------ Task input ------
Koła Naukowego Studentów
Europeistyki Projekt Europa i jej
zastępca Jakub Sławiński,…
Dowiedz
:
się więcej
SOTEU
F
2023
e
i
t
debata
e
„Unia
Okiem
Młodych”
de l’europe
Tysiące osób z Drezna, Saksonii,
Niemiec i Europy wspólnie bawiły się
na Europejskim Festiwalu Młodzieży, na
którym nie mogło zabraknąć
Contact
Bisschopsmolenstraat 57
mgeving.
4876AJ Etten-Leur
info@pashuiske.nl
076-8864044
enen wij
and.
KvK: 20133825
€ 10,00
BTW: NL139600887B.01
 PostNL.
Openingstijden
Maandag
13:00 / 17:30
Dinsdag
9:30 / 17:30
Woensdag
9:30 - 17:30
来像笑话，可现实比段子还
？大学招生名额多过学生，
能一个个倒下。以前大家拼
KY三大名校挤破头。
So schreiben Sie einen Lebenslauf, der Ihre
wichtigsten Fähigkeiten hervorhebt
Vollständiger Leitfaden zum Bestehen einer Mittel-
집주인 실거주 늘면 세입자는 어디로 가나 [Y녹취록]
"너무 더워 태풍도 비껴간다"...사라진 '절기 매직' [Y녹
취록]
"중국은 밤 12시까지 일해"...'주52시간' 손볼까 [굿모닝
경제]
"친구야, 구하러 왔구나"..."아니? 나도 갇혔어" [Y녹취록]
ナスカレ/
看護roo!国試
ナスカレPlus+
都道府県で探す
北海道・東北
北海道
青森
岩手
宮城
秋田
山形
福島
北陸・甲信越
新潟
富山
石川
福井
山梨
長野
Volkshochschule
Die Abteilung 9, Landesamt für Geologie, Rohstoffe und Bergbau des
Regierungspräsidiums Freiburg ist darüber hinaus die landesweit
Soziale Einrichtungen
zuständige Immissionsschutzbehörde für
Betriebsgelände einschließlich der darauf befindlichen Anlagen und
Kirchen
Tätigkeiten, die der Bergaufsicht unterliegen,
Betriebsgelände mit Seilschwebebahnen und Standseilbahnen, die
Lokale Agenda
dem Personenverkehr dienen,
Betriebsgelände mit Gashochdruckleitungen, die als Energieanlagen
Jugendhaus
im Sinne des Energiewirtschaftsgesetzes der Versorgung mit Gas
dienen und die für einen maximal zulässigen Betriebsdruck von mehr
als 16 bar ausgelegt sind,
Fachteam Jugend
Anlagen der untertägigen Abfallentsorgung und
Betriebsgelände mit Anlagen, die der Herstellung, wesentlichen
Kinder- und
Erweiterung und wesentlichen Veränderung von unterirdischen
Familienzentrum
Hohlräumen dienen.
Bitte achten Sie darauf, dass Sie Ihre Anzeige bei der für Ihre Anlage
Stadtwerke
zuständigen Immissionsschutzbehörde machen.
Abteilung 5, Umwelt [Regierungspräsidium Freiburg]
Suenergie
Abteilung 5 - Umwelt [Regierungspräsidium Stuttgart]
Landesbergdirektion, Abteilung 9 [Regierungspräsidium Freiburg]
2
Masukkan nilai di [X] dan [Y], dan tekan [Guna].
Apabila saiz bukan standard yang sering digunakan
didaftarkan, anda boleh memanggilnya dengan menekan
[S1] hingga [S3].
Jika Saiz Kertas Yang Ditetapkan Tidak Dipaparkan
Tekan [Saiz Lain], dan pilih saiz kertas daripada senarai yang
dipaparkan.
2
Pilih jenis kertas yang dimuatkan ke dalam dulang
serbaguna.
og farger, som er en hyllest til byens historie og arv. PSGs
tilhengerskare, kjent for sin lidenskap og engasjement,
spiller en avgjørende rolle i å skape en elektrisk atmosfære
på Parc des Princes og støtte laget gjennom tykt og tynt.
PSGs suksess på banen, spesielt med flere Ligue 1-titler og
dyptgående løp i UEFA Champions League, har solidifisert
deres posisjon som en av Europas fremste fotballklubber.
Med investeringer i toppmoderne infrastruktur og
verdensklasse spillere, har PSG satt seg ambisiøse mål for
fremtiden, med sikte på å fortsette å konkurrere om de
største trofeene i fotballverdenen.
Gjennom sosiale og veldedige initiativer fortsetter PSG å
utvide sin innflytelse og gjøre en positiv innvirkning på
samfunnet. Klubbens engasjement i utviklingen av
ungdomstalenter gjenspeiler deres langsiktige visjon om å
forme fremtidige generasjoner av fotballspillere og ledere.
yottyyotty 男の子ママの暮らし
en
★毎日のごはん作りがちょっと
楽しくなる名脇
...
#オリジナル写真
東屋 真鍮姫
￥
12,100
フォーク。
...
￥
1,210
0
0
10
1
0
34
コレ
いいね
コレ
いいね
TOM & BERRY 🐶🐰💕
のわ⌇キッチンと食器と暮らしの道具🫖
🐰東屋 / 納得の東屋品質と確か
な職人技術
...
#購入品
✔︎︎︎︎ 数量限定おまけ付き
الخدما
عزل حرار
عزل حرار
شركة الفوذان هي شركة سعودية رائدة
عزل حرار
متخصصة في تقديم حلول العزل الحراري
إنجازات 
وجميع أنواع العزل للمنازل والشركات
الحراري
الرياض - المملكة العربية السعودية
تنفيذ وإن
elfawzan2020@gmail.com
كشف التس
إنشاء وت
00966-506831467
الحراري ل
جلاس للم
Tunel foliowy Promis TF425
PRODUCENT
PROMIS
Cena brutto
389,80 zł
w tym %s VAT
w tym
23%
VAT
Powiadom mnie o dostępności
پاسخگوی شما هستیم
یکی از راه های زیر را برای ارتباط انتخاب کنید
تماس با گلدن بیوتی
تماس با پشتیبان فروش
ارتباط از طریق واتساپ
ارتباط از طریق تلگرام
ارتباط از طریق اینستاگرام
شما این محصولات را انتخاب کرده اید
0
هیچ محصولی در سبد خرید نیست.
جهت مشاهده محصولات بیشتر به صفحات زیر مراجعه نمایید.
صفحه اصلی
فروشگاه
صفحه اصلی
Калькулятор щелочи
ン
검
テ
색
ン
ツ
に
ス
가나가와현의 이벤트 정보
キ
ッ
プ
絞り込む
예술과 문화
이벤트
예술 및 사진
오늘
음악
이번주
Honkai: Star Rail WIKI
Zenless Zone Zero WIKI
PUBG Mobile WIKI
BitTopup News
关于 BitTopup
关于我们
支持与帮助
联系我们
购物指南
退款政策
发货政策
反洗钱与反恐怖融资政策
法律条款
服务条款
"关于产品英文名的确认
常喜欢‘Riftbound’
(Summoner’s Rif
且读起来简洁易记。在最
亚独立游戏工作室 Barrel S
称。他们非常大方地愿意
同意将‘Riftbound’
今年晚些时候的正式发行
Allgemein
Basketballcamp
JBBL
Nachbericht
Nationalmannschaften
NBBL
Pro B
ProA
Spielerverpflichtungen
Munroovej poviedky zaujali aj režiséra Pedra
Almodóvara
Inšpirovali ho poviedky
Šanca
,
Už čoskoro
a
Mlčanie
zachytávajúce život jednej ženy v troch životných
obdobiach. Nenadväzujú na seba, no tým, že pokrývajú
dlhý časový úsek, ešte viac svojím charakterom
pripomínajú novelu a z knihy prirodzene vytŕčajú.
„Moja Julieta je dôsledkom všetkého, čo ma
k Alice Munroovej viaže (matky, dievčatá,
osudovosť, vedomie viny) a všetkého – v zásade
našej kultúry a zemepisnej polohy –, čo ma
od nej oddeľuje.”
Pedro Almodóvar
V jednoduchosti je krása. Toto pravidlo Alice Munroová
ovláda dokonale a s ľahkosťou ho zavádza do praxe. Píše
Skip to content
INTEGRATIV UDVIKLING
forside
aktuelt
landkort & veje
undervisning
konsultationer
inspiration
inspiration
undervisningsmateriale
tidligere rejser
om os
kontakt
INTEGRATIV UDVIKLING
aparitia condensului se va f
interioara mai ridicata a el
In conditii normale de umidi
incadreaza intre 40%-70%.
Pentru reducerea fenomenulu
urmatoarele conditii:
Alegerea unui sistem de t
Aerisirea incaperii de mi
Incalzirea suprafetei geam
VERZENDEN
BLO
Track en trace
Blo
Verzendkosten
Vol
------
Transcribe the records from their first line. Stop after the line with "im Sinne des", including it.

- _Written answer_
Koła Naukowego Studentów
Europeistyki Projekt Europa i jej
zastępca Jakub Sławiński,…
Dowiedz
:
się więcej
SOTEU
F
2023
e
i
t
debata
e
„Unia
Okiem
Młodych”
de l’europe
Tysiące osób z Drezna, Saksonii,
Niemiec i Europy wspólnie bawiły się
na Europejskim Festiwalu Młodzieży, na
którym nie mogło zabraknąć
Contact
Bisschopsmolenstraat 57
mgeving.
4876AJ Etten-Leur
info@pashuiske.nl
076-8864044
enen wij
and.
KvK: 20133825
€ 10,00
BTW: NL139600887B.01
 PostNL.
Openingstijden
Maandag
13:00 / 17:30
Dinsdag
9:30 / 17:30
Woensdag
9:30 - 17:30
来像笑话，可现实比段子还
？大学招生名额多过学生，
能一个个倒下。以前大家拼
KY三大名校挤破头。
So schreiben Sie einen Lebenslauf, der Ihre
wichtigsten Fähigkeiten hervorhebt
Vollständiger Leitfaden zum Bestehen einer Mittel-
집주인 실거주 늘면 세입자는 어디로 가나 [Y녹취록]
"너무 더워 태풍도 비껴간다"...사라진 '절기 매직' [Y녹
취록]
"중국은 밤 12시까지 일해"...'주52시간' 손볼까 [굿모닝
경제]
"친구야, 구하러 왔구나"..."아니? 나도 갇혔어" [Y녹취록]
ナスカレ/
看護roo!国試
ナスカレPlus+
都道府県で探す
北海道・東北
北海道
青森
岩手
宮城
秋田
山形
福島
北陸・甲信越
新潟
富山
石川
福井
山梨
長野
Volkshochschule
Die Abteilung 9, Landesamt für Geologie, Rohstoffe und Bergbau des
Regierungspräsidiums Freiburg ist darüber hinaus die landesweit
Soziale Einrichtungen
zuständige Immissionsschutzbehörde für
Betriebsgelände einschließlich der darauf befindlichen Anlagen und
Kirchen
Tätigkeiten, die der Bergaufsicht unterliegen,
Betriebsgelände mit Seilschwebebahnen und Standseilbahnen, die
Lokale Agenda
dem Personenverkehr dienen,
Betriebsgelände mit Gashochdruckleitungen, die als Energieanlagen
Jugendhaus
im Sinne des Energiewirtschaftsgesetzes der Versorgung mit Gas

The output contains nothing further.